Joseph Paul Zhang |
INFONUSANTARA.NET – Pengamat terorisme dari Universitas Indonesia (UI) Ridwan Habib menilai kasus penistaan agama Jozeph Paul Zhang alias Shindy Paul Soerjomoelyono berpotensi memicu aksi teror. Sehingga, Polri perlu membuat tim khusus untuk secepatnya mengejar dan menangkap.
Mengutip suaracom jaringan terkini.id, Pengamat Ridwan mengatakan penistaan agama yang dilakukan oleh Jozeph dapat dijadikan pembenaran bagi kelompok teroris seperti Jamaah Ansharut Daulah (JAD) dan ISIS untuk melakukan aksi teror terhadap etnis atau umat beragama tertentu.

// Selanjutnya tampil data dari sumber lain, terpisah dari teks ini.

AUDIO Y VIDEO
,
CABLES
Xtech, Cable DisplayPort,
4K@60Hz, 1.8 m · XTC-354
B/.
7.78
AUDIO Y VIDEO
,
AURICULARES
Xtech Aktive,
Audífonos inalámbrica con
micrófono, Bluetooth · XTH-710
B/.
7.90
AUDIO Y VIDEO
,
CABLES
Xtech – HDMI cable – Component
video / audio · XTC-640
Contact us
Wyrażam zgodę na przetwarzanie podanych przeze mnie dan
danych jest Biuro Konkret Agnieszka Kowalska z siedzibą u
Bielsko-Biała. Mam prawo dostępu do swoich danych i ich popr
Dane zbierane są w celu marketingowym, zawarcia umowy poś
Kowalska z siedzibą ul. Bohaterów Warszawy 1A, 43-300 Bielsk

“Paul jelas identitas keagamaannya, ini berbahaya, karena bisa jadi alasan pembenaran bagi kelompok teror melakukan aksinya,” kata Ridwan Kamis 22 April 2021.

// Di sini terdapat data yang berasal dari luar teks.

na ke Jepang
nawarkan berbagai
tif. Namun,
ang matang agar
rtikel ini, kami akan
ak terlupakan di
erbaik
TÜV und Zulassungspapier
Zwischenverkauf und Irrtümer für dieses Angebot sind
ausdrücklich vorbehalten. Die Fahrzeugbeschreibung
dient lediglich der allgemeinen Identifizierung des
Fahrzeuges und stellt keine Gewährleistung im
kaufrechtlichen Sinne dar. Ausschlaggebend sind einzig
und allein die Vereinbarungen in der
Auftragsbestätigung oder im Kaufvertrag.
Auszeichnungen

Dalam hal ini, Ridwan mengimbau Polri untuk turut memberikan pengamanan terhadap keluarga Jozeph ataupun memperketat pengamanan di tempat-tempat lain menyusul adanya kasus ini.

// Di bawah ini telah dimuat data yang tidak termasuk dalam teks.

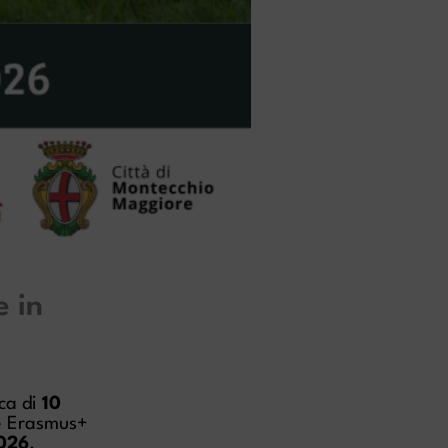
 in
ca di
10
e Erasmus+
2026
.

Terlebih kasus penistaan agama Jozeph ini sangat serius, sensitif dan berbahaya bagi kenyamanan hidup rukun bagi umat beragama di Indonesia.
“Kelompok teroris yang marah dengan Paul Zhang bisa melampiaskan kemarahannya secara membabi-buta, termasuk pada keluarga atau rekan-rekan Paul di Indonesia,” katanya.
Dia lantas menyarankan Polri untuk segera membentuk tim khusus. Misalnya, dengan turut melibatkan Badan Intelijen Negara (BIN).
“Indonesia menganut asas penegakan hukum dan tidak boleh ada main hakim sendiri, polisi bisa berkoordinasi dengan BIN maupun atase pertahanan kita di luar negeri untuk menangkap Paul Zhang,” pungkasnya.
Buron
Jozeph hingga kekinian masih dalam upaya pengejaran Polri. Belakangan dia disebut-sebut berada di Jerman.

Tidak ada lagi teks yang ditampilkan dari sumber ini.